While Neguse is making a name for himself in Congress on the tech topic, which is increasingly becoming a campaign issue in the fight for the White House as well, it is apparently not as hot a topic in the other congressional district that encompasses roughly two-thirds of Eagle County – at least for Democrat Diane Mitsch Bush.
The 3rd Congressional District candidate declined to comment on the tech antitrust issue. Her Republican opponent in the Nov. 3 election, Lauren Boebert, did issue an email statement via a campaign staff member:
“I was pleased to see members of Congress asking good questions of the big tech companies about anti-competitive practices, their relationships with communist China, the type of labor they use to manufacture their products and the concerns over political discrimination. Shining a little sunlight on their business practices is a healthy way to make sure the public stays informed and that Congress is serious about its oversight responsibilities,” Boebert’s campaign wrote.
Her campaign then referenced Big Tech congressional questioning from U.S. Rep. Ken Buck, a Republican former district attorney from northeastern Colorado who also currently serves as chairman for the Colorado Republican Party.
“Representative Buck certainly brought up some great points about stifling small and medium-sized businesses in what appeared to him to be monopolistic behavior,” Boebert’s campaign wrote. “I’d echo his sentiment that we never want to be in the business of punishing their success, we just want to make sure they are competing fairly in the marketplace.”
Republicans, including President Donald Trump, have relentlessly pounded Big Tech for a perceived lack of fairness and bias against conservative causes in search and social media, while Democrats have hammered the companies for failing to rein in hate speech and violence.
Facebook Director of Policy Communications Robert Traynham, in a July interview with RealVail.com, put the onus on voters to decide these issues in the political sphere, touting Facebook’s voter registration push that kicked off on July 4.
“This was the right thing to do because we do believe that voice is all about elections and vice versa and holding elected officials accountable,” said Traynham, who then outlined the company’s sweeping plan to fight hate speech and violence online.
“We invest billions of dollars each year to keep our community safe, and we are always continuously working with outside experts to review and update our policies,” Traynham said. “We’ve opened up ourselves to a civil rights audit. We have banned 250 white supremacist organizations from the platform for Facebook and Instagram.

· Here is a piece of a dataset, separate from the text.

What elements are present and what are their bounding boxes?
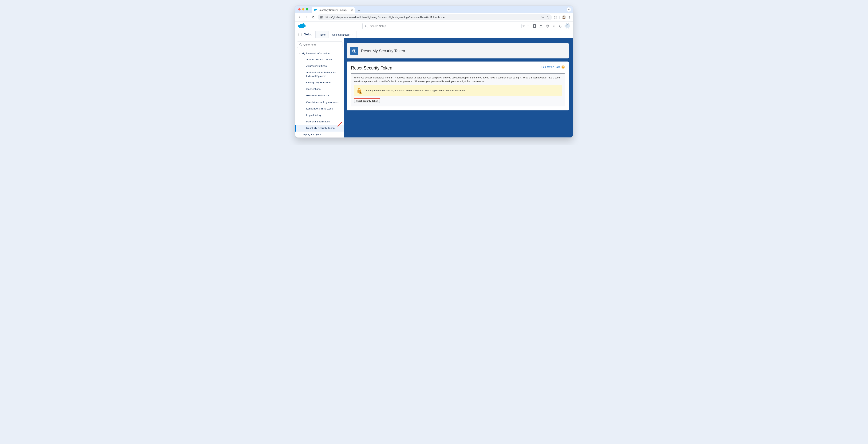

“The investments that we continue to make in artificial intelligence means that we find nearly 90% of hate speech and we take action even before it gets posted and we take that down,” he added. “But there’s always, always, always room for improvement, and so we constantly know that we have more work to do.”
Editor’s note: This story has been updated to include a statement from Dr. Charlie Winn, the Republican candidate for the 2nd Congressional District seat current held by U.S. Rep. Joe Neguse, a Democrat.